The inventory at each of these stores varies and changes often, so you have to keep an eye on their sites to catch the best deal.  The best deal often can be found at PowerMax.  But lately Apple has become very competitive with refurbished Macs.

I've purchased most of the Macs that I have owned refurbished.  Each one was just like new and just as reliable (maybe more so) than new.


----------



## ElDiabloConCaca (Jun 11, 2009)

Excellent advice; I second everything Randy said.

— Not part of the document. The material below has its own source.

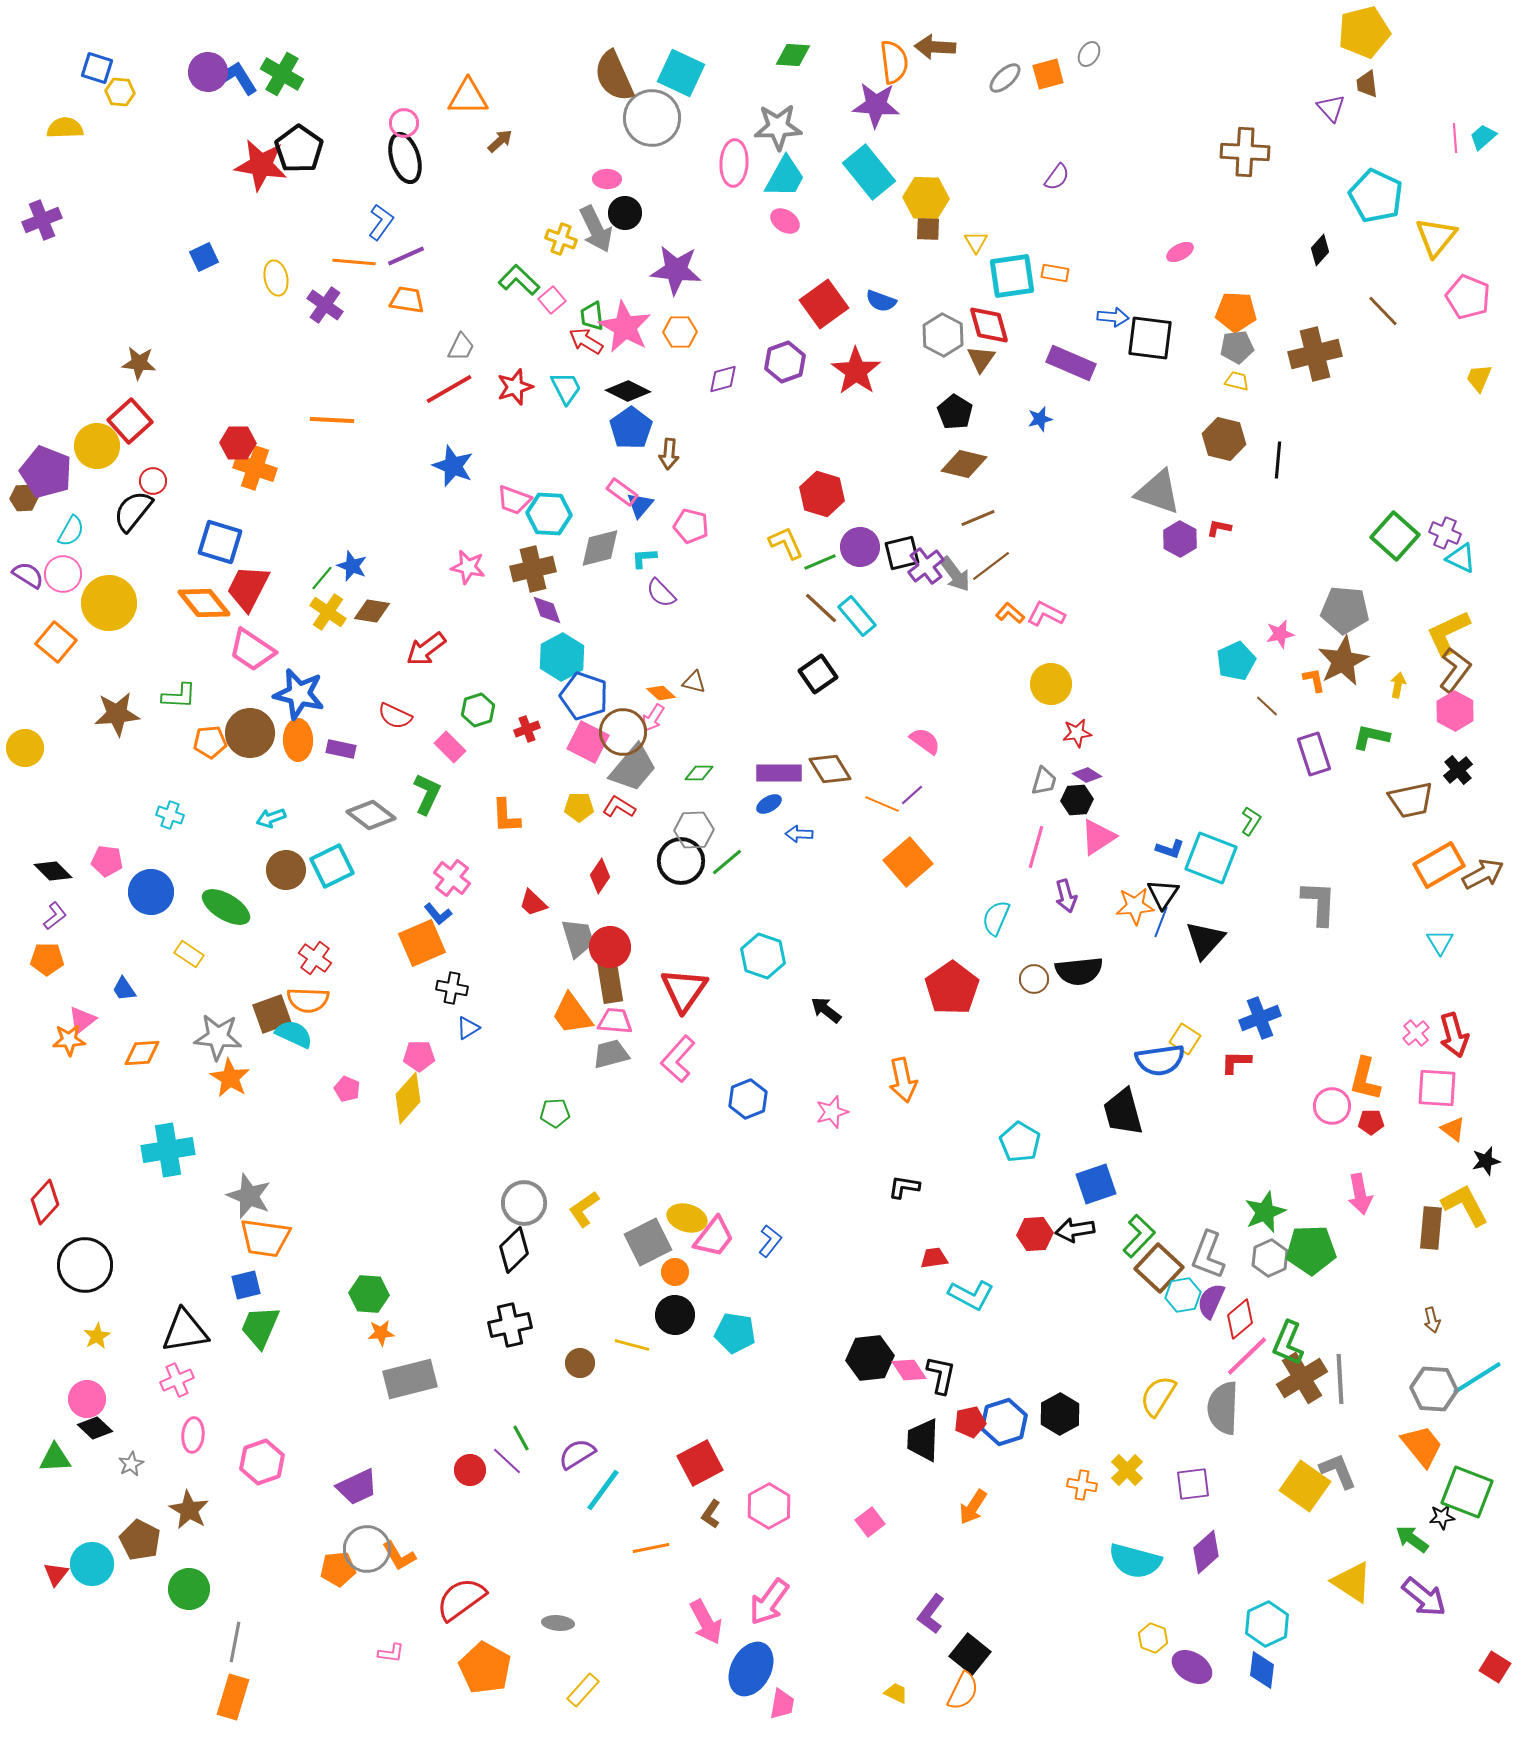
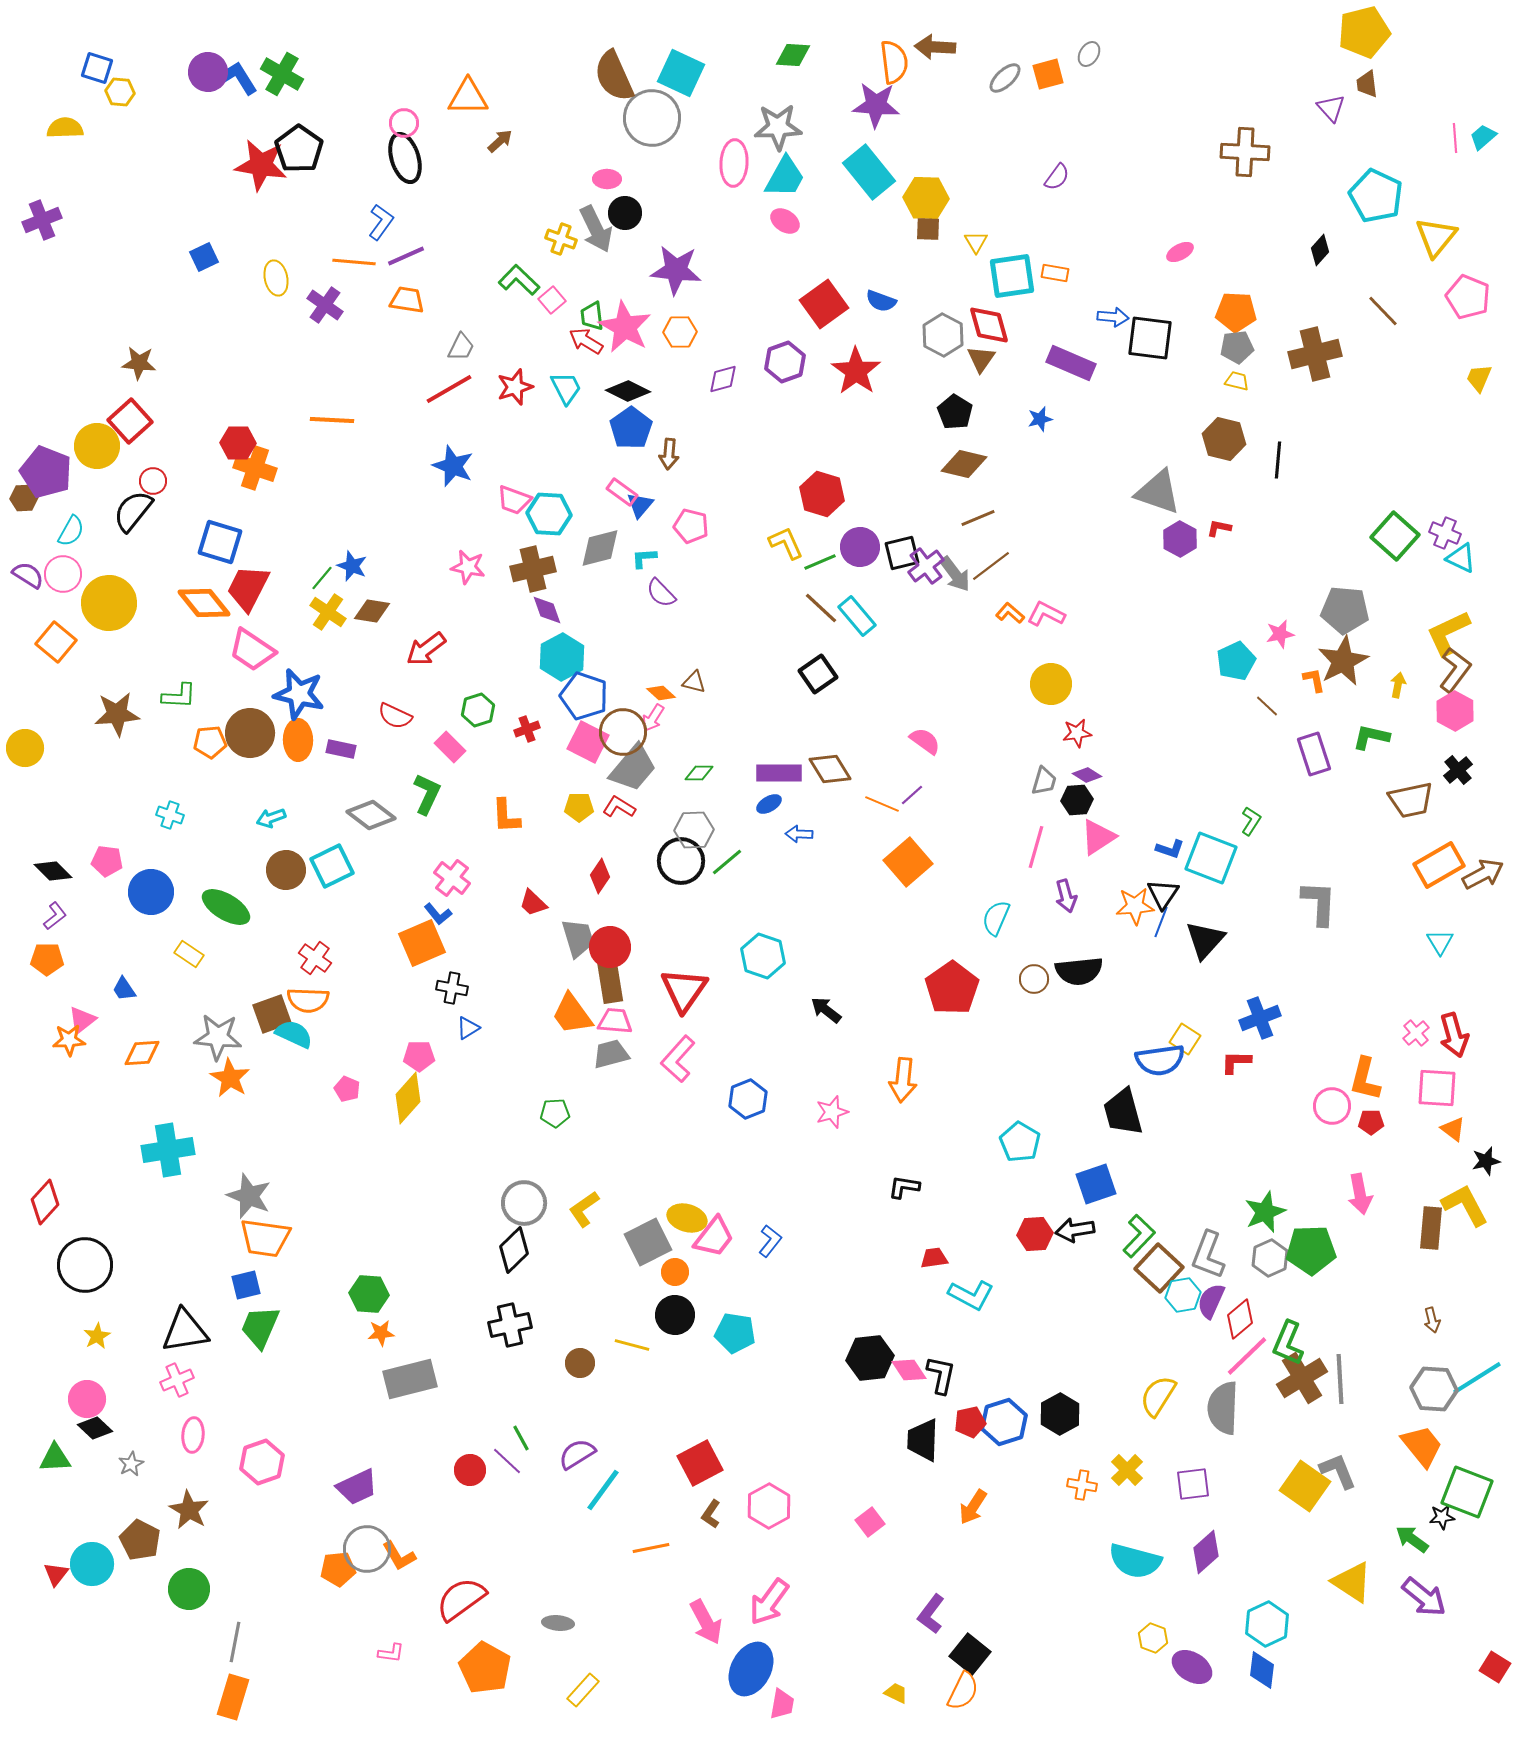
orange arrow at (903, 1080): rotated 18 degrees clockwise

Refurbished Macs are like playing the lottery -- with 9:10 odds.  You're likely to get a brand-new machine that just had a simple part swap-out or some other minor issue, and they come with the same warranty as brand-new Macs (although I don't think you can get AppleCare on a refurbished Mac, can you?).


----------



## Mattbook (Jun 11, 2009)

Actually they are eligible for AppleCare..



> Overview
> Apple Certified Refurbished Products
> 
> - Quality products/great prices
> ...



Also if you qualify for educational pricing (either a student or faculty member) take advantage of that.. Saved about $250 - $300 I think it was on mine that way..


----------



## icemanjc (Jun 11, 2009)

Many of the older ones that I enjoy playing around with are from ebay. However, almost all the recent ones are from the online Apple Store.


----------



## lbj (Jun 11, 2009)

Refurbs have warranties and eligibility (AppleCare) indistinguishable from brand new products. 

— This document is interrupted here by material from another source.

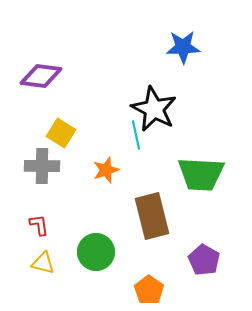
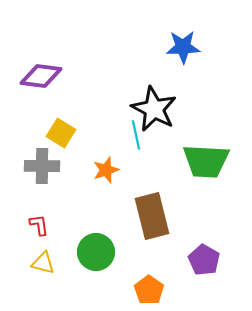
green trapezoid: moved 5 px right, 13 px up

But I have to disagree with the "lottery" comparison unless buying any new Mac is a chance/luck scenario with 9-in-10 odds.

I have never received any refurbished product that wasn't pristine in every way.  The ONLY difference is the product packaging...it just isn't glossy and slick.  More likely brown cardboard and shrinkwrap.


----------



## rubaiyat (Jun 13, 2009)

My *brand new* iMac 24" Alum purchased last May had wireless networking fail on me all the time. Apple would give me endless telephone support but no actual repair. Then the powersupply failed in November and after 2 failed attempts to repair both issues, I sent it back and got a replacement iMac.

The new iMac, the wireless networking fails marginally less.

I'd say your chances with or without refurb. are about the same. 

One thing I do recommend is buying AppleCare and getting rid of the Mac before the 3 years is over.


----------



## outaru (Jun 14, 2009)

i get 12% discount on YNZAL my favorite local Apple Destributor


----------